Makefiles for Everyone

Published 2014-02-08

A little over two years ago I got a MacBook from work. It was my first full-time unix machine, and while I'd played with Linux in the past I always used the package manager to get software. After getting frustrated with some of the Mac installers for php and mysql, one of my colleagues recommended compiling my own software from source.

One evening I went home and tried it and found it suprisingly easy. Before long I was downloading tarballs and git cloning and compiling code from source and beginning to understand what made Linux and open source so powerful. Any time I wanted to try something out, whether it was a new nosql database or the bleeding edge of PHP, it was a three-step process:

git clone
./configure
make

I don't know C. I can pretend, sure. But not actually knowing how to write it doesn't stop me from downloading C code, compiling it, and getting it running. Sometimes make blew up. So I googled the error messages, fixed a few bugs in the code I checked out, and recompiled the code. And it worked.

make became the great equalizer. But it wasn't until later that I learned how to wield it myself.

The Easy Path is the Right Path

The key to adoption of any new software, open source or otherwise, is a value proposition: Using this software will save you time. No one uses software because the icon looks nice on their desktop. They use software because it helps them accomplish some other objective, faster and more pleasantly than they could otherwise.

As a creator and evangelist of that software, it's your job to make your software as easy to use as possible. Easy to learn. Easy to install. Easy to maintain. Easy for other developers to contribute back and improve the software, so your value proposition grows over time.

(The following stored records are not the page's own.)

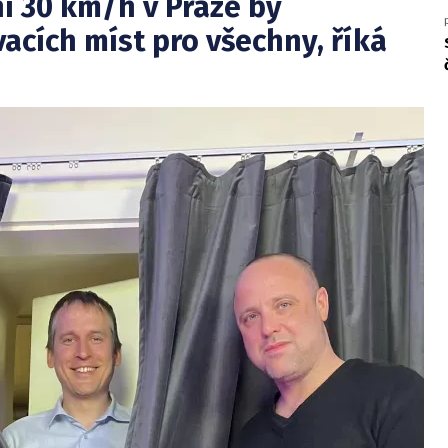
í 30 km/h v Praze by
acích míst pro všechny, říká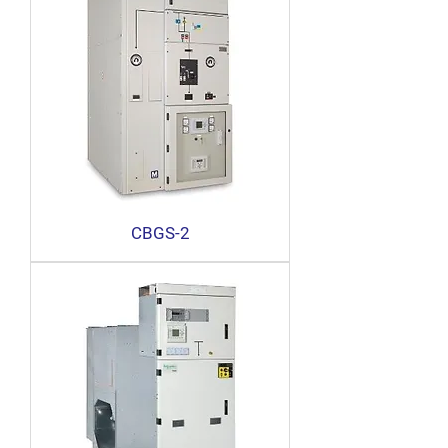
CBGS-2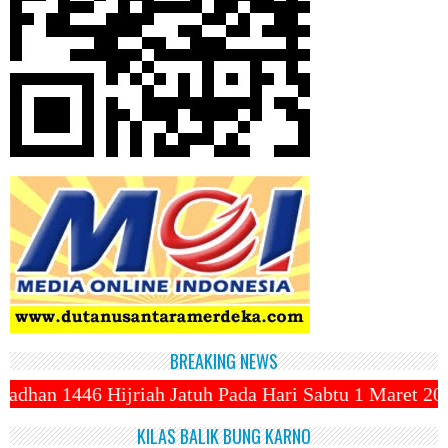
BREAKING NEWS
uh Pada Hari Sabtu 1 Maret 2025 ~||~ 1 Syawal Jatuh
KILAS BALIK BUNG KARNO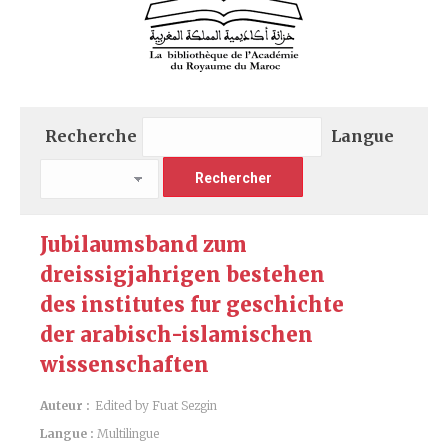
Recherche
Langue
Jubilaumsband zum
dreissigjahrigen bestehen
des institutes fur geschichte
der arabisch-islamischen
wissenschaften
Auteur :
Edited by Fuat Sezgin
Langue :
Multilingue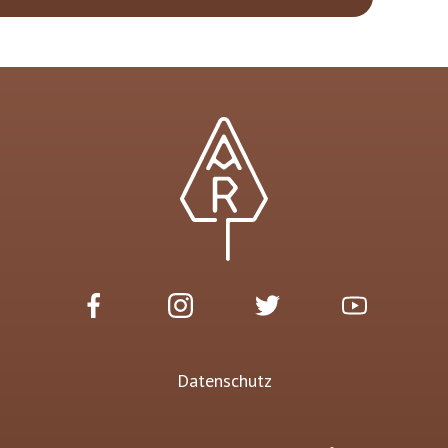
Datenschutz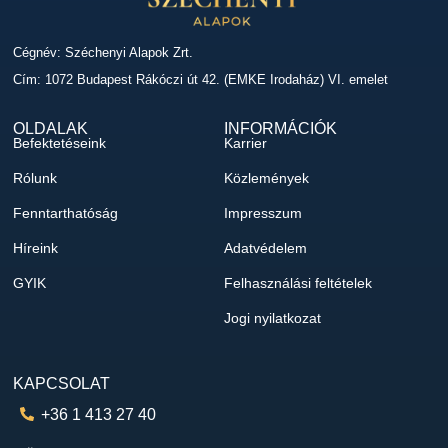
Cégnév: Széchenyi Alapok Zrt.
Cím: 1072 Budapest Rákóczi út 42. (EMKE Irodaház) VI. emelet
OLDALAK
INFORMÁCIÓK
Befektetéseink
Karrier
Rólunk
Közlemények
Fenntarthatóság
Impresszum
Híreink
Adatvédelem
GYIK
Felhasználási feltételek
Jogi nyilatkozat
KAPCSOLAT
+36 1 413 27 40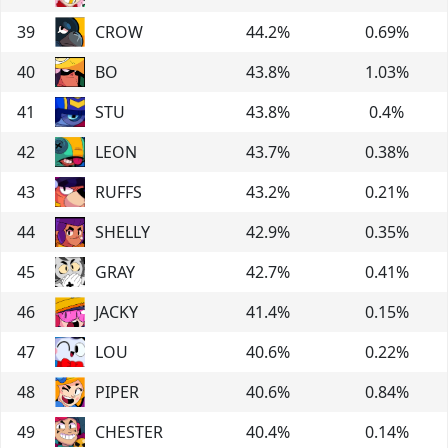
39
CROW
44.2
%
0.69
%
40
BO
43.8
%
1.03
%
41
STU
43.8
%
0.4
%
42
LEON
43.7
%
0.38
%
43
RUFFS
43.2
%
0.21
%
44
SHELLY
42.9
%
0.35
%
45
GRAY
42.7
%
0.41
%
46
JACKY
41.4
%
0.15
%
47
LOU
40.6
%
0.22
%
48
PIPER
40.6
%
0.84
%
49
CHESTER
40.4
%
0.14
%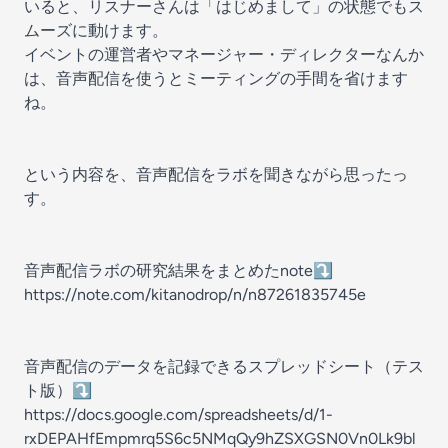
いると、リスナーさんは「はじめまして」の状態でもス
ムーズに動けます。
イベントの運営者やマネージャー・ディレクターなんか
は、音声配信を使うとミーティングの手間を省けます
ね。
という内容を、音声配信をラボを聞きながら思ったっ
す。
音声配信ラボの研究結果をまとめたnote⤵️
https://note.com/kitanodrop/n/n87261835745e
音声配信のデータを記録できるスプレッドシート（テス
ト版）⤵️
https://docs.google.com/spreadsheets/d/1-
rxDEPAHfEmpmrq5S6c5NMqQy9hZSXGSN0Vn0Lk9bl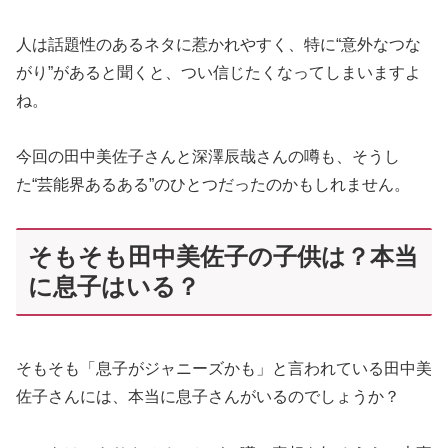
人は話題性のあるネタに惹かれやすく、特に“意外なつな
がり”があると聞くと、つい信じたくなってしまいますよ
ね。
今回の田中美佐子さんと深澤辰哉さんの噂も、そうし
た“芸能界あるある”のひとつだったのかもしれません。
そもそも田中美佐子の子供は？本当
に息子はいる？
そもそも「息子がジャニーズかも」と言われている田中美
佐子さんには、本当に息子さんがいるのでしょうか？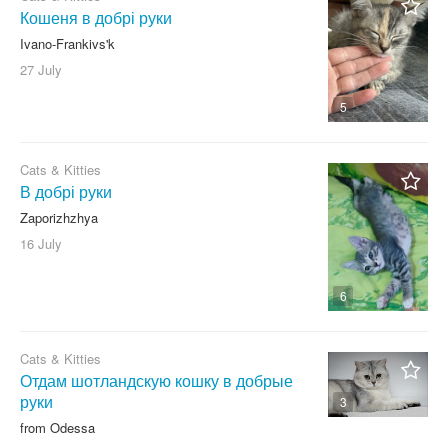
Кошеня в добрі руки
Exotic Shorthair
Ivano-Frankivs'k
Japanese Bobtail
27 July
Other
No matter
5
Cats & Kitties
В добрі руки
Zaporizhzhya
16 July
6
Cats & Kitties
Отдам шотландскую кошку в добрые
руки
3
from Odessa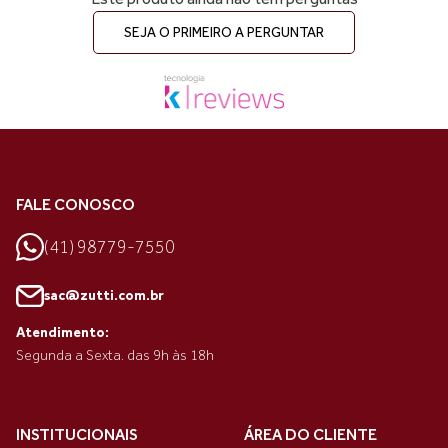
SEJA O PRIMEIRO A PERGUNTAR
FALE CONOSCO
(41) 98779-7550
sac@zutti.com.br
Atendimento:
Segunda a Sexta. das 9h às 18h
INSTITUCIONAIS
ÁREA DO CLIENTE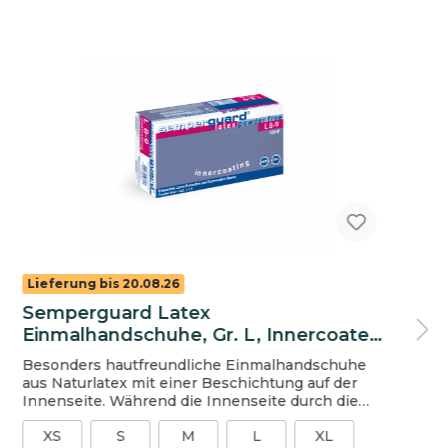
Lieferung bis 20.08.26
Semperguard Latex
Einmalhandschuhe, Gr. L, Innercoated,
ungepudert
Besonders hautfreundliche Einmalhandschuhe
aus Naturlatex mit einer Beschichtung auf der
Innenseite. Während die Innenseite durch die
Beschichtung glatt ist, ist die Außenseite
XS
S
M
L
XL
texturiert, wodurch er griffig ist. Der Handschuh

If you lead a software project and you don't have a Makefile, you're missing an opportunity. It doesn't matter whether you're writing C code. It doesn't matter whether your project is open source or not. If your peers can git clone and make and try out your project in a few minutes, they're only a few edits and a pull request away from becoming a contributor. And the benefits for your core team are huge, too.

Make it a Team Habit

Remember those 15 steps to setup your project? Only 10 of which are actually in the readme? Replace them with a Makefile. The Makefile becomes your build documentation. It becomes your installer. It becomes the mentor for a new developer when you aren't around. When you are around. It runs your tests, it resolves your dependencies, and it enforces your code quality standards.

But wait! I'm using [ node.js | ruby | php | java ] and we have [ npm | gem | composer | maven].

That's fine, but why should I have to know that? I work on projects written in php, python, ruby, node.js, java, go, erlang, and scala and switch between them every day. I use a dozen different test frameworks. Some projects build into tarballs. Some into jars. Some into VMs. Do I remember which flags I need to pass to test each project I work on? Do I remember to update the readme when the test framework changes? Do my colleagues actually read the readme? The answer is "No." to all those questions.

make doesn't replace npm or mvn or your test runner. It just wraps their long, domain-specific commands in simple phrases. make. make test. make install. The commands are the same for every project. This communicates intent to your team. It quickly standardizes the way your team works. Your team can read the makefile to learn the dirty details when they need to, but they don't need to do it on day one. The added level of comfort and familiarity makes it easy to jump into a new project, and just as easy to jump into a project you last worked on 6 months ago as one you worked on yesterday.

Make the Makefile

I'd like to propose a simple convention that I've developed over a dozen or so projects, and liberally stolen from a few python guys. I've organized it more or less in the order of the software development lifecycle.

all: init test docs package
init:
    # - Install your dependencies via gem, maven, etc.
    # - Download sql dumps or copy configuration templates
    #   that a dev needs to get up and running.
    # - Install git hooks (more below)
test:
    # Run unit tests, code coverage, and linters
docs:
    # Generate your API documentation (you do have some, don't you?)
package:
    # Build a release tarball or jar or executable
dev:
    # Start up a development server or process e.g. `vagrant up` or `node server.js`
    # Bonus: open that page in the user's browser automatically
install:
    # If your project builds an executable, place it in the `$PATH`.
    # E.g. copy or symlink it into `/usr/local/bin`
deploy:
    # If you have a simple deployment mechanism, like `rsync` or `s3cmd`, let
    # the Makefile take care of it.
.PHONY: test docs

I'm sure you can come up with other verbs that may be more relevant or useful to your project, like make debug or make me a sandwich.

Some Technical Notes about Makefiles

You can learn more about writing Makefiles in the make documentation. You can also look at some examples.

Seal the Deal with Git Hooks

What if someone forgets to run the unit tests before they commit code? What if they can't forget? What if the tests run each time they commit something? Use make init to install a git pre-commit hook that runs your linter and unit tests. It's now impossible to check in broken code.

Are your colleagues seeing errors after they pull down new code? Install a post-merge hook that runs make to resolve any new dependencies that came in from an update, and runs unit tests to verify the merge succeeded.